Tag Archives: coins

Thirty Scattered Silver Shekels

February 12, 2023

“The Living Bible” and the movies about Jesus tell the traditional story of Judas Iscariot as follows:  In Matthew 27:4-7, Judas tries to return the 30 silver coins to the priests, and they refuse to accept them.  Then Judas goes to the temple and he “threw the money onto the floor of the Temple and went out and hanged himself.  The chief priests picked the money up. ‘We can’t put it in the collection,” they said, “since it’s against our laws to accept money paid for murder.’  They talked it over and finally decided to buy a certain field where the clay was used by potters, and to make it into a cemetery for foreigners who died in Jerusalem.”

All other English translations say essentially the same thing.  After my study of this passage and the prophecies concerning this event, and the account in the Acts of the Apostles, I have concluded that the traditional story is not accurate.

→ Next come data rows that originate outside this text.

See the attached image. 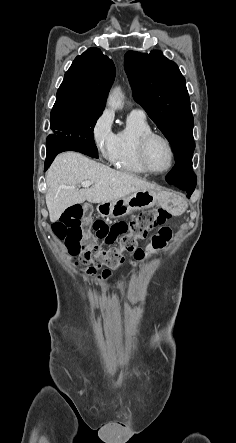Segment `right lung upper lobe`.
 <instances>
[{
	"label": "right lung upper lobe",
	"instance_id": "cb5924a9",
	"mask_svg": "<svg viewBox=\"0 0 236 443\" xmlns=\"http://www.w3.org/2000/svg\"><path fill=\"white\" fill-rule=\"evenodd\" d=\"M115 74L111 59L98 48L88 49L75 58L65 73L54 106L103 111Z\"/></svg>",
	"mask_w": 236,
	"mask_h": 443
}]
</instances>
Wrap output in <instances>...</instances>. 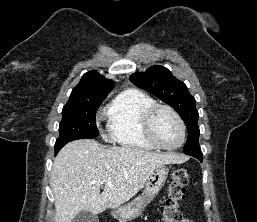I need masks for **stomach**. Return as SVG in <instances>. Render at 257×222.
<instances>
[{"instance_id": "stomach-1", "label": "stomach", "mask_w": 257, "mask_h": 222, "mask_svg": "<svg viewBox=\"0 0 257 222\" xmlns=\"http://www.w3.org/2000/svg\"><path fill=\"white\" fill-rule=\"evenodd\" d=\"M168 172L169 169L165 166L156 168L148 177L143 194L124 206L114 208L111 213L112 216L121 222L138 217L145 206L150 203L161 190L168 176Z\"/></svg>"}]
</instances>
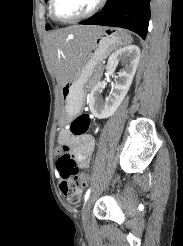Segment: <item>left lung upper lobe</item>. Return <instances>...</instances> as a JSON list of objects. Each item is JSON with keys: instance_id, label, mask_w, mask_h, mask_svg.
Masks as SVG:
<instances>
[{"instance_id": "obj_1", "label": "left lung upper lobe", "mask_w": 183, "mask_h": 246, "mask_svg": "<svg viewBox=\"0 0 183 246\" xmlns=\"http://www.w3.org/2000/svg\"><path fill=\"white\" fill-rule=\"evenodd\" d=\"M45 2H47V0H45ZM46 29L48 30V29H50V26L47 24V26H46Z\"/></svg>"}]
</instances>
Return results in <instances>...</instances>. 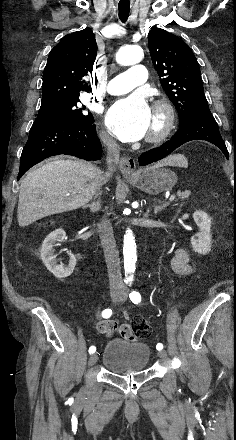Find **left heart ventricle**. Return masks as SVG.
<instances>
[{
	"instance_id": "obj_1",
	"label": "left heart ventricle",
	"mask_w": 236,
	"mask_h": 440,
	"mask_svg": "<svg viewBox=\"0 0 236 440\" xmlns=\"http://www.w3.org/2000/svg\"><path fill=\"white\" fill-rule=\"evenodd\" d=\"M154 124H155V119H154V117H153V118H152V123H151V126H150V129H149V130H151V129L153 128Z\"/></svg>"
}]
</instances>
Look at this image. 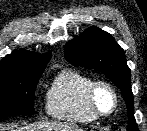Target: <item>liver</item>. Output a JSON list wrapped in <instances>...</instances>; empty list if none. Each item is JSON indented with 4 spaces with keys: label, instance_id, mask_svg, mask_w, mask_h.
I'll return each instance as SVG.
<instances>
[{
    "label": "liver",
    "instance_id": "obj_1",
    "mask_svg": "<svg viewBox=\"0 0 147 131\" xmlns=\"http://www.w3.org/2000/svg\"><path fill=\"white\" fill-rule=\"evenodd\" d=\"M15 131H83L79 126L66 122H38Z\"/></svg>",
    "mask_w": 147,
    "mask_h": 131
}]
</instances>
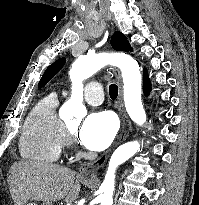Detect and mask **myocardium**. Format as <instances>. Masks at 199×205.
<instances>
[{"mask_svg":"<svg viewBox=\"0 0 199 205\" xmlns=\"http://www.w3.org/2000/svg\"><path fill=\"white\" fill-rule=\"evenodd\" d=\"M64 133H65V142L71 141L73 132L67 126H64Z\"/></svg>","mask_w":199,"mask_h":205,"instance_id":"obj_1","label":"myocardium"}]
</instances>
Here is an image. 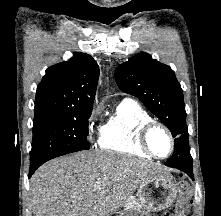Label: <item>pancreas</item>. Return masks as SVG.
Masks as SVG:
<instances>
[{"label": "pancreas", "instance_id": "obj_1", "mask_svg": "<svg viewBox=\"0 0 221 216\" xmlns=\"http://www.w3.org/2000/svg\"><path fill=\"white\" fill-rule=\"evenodd\" d=\"M137 205L138 202L133 197L128 198L124 204L125 207H134Z\"/></svg>", "mask_w": 221, "mask_h": 216}]
</instances>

First of all, this is a fulfillment of the prophecy in Zechariah 11:13, NRSV:

Then the Lord said to me, ‘Throw it into the treasury’—this lordly price at which I was valued by them. So I took the thirty shekels of silver and threw them into the treasury in the house of the Lord.”  

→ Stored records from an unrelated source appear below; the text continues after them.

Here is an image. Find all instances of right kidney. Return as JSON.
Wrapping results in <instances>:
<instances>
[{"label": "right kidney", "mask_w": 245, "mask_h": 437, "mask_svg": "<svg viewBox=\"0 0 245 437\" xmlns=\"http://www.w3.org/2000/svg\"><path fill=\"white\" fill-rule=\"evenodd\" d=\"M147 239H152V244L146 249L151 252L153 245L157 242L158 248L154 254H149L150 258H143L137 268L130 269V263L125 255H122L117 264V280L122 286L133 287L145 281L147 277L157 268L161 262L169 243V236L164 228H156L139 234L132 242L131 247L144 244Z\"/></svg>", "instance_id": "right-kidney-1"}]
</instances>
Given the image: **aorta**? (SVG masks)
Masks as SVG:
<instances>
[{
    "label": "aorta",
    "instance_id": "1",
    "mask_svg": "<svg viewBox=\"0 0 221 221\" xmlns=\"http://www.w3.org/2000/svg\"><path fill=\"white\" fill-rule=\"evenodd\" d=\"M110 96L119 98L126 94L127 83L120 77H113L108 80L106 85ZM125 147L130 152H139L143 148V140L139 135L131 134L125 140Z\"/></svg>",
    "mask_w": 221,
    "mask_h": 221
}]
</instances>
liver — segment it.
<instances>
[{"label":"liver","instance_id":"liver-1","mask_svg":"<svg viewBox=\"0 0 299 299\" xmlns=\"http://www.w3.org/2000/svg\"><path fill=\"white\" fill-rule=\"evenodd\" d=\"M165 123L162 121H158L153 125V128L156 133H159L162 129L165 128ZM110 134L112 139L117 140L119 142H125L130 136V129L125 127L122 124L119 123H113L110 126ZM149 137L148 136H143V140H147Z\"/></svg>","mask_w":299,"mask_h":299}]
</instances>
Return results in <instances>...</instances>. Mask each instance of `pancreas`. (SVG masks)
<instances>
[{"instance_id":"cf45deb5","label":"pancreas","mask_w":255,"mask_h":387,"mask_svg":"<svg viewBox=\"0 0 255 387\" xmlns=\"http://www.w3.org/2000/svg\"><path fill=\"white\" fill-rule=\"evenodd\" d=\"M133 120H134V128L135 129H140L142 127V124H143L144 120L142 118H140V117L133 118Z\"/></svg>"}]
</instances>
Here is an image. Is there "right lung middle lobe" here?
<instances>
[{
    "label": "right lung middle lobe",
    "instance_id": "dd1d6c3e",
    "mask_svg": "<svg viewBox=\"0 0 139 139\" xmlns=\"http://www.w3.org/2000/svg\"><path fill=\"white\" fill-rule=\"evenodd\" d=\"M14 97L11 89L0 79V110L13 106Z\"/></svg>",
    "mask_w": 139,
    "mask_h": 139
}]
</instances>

This is the rendering of several other good translations as well, following the Greek Old Testament, the Septuagint (LXX).  But the NASB and NIV following the Hebrew say this: “Then the Lord said to me, “Throw it to the potter, that magnificent price at which I was valued by them.” So I took the thirty shekels of silver and threw them to the potter in the house of the Lord.”

When Judas went to the temple at that time of night, was there a potter in the temple?  No, but there was a donation pot for the treasury, see Mark 12:41; Luke 21:1.

I believe Judas deposited the 30 pieces of silver in the donation pot in the temple.  The word ῥίπτω, which all translations are rendering as “cast” or “throw” or “hurl,” did not always mean a throwing or casting.  It also had a less violent meaning, like in Matt. 15:30, where people “laid” the invalids at Jesus’ feet.  They certainly did not throw the invalids down.  Similar is how Jesus used the word βάλλω in Matt. 9:17 for merely “putting” wine into wineskins, even though the word generally means “throw.”  In the very next verse here, the priests say it is not permissible to βάλλω the silver in the temple treasury.  In Mt 25:27, βάλλω is used for “deposit my silver with the bankers.”  Nobody translates those verses as throwing wine into wineskins, or throwing silver with the bankers, or throwing silver into the temple treasury. Both these Greek words for “throw” ironically also meant “to carefully place” or “deposit.”

Secondly, some translations render the Greek verb λαμβάνω as “pick up,” as if the coins were scattered on the ground or floor.  This is not generally the meaning of λαμβάνω.  When Matthew means someone “picked up” something, he uses the verb αἴρω as in Matt. 15:37 where the disciples picked up the left over pieces of bread. The priests  λαμβάνω “received” or “took” the money in the pot, and said, No, it is not right that it go to the treasury.  So they used it to buy the Potter’s Field.  They bought it in Judas’ name, in his honor.  The account in Acts 1:18,19 says Judas himself bought the field, but I don’t see how, as he had hung himself.  This is how I dealt with this conflict between this passage in Matthew and the Acts account in my Palmer’s Diatessaron.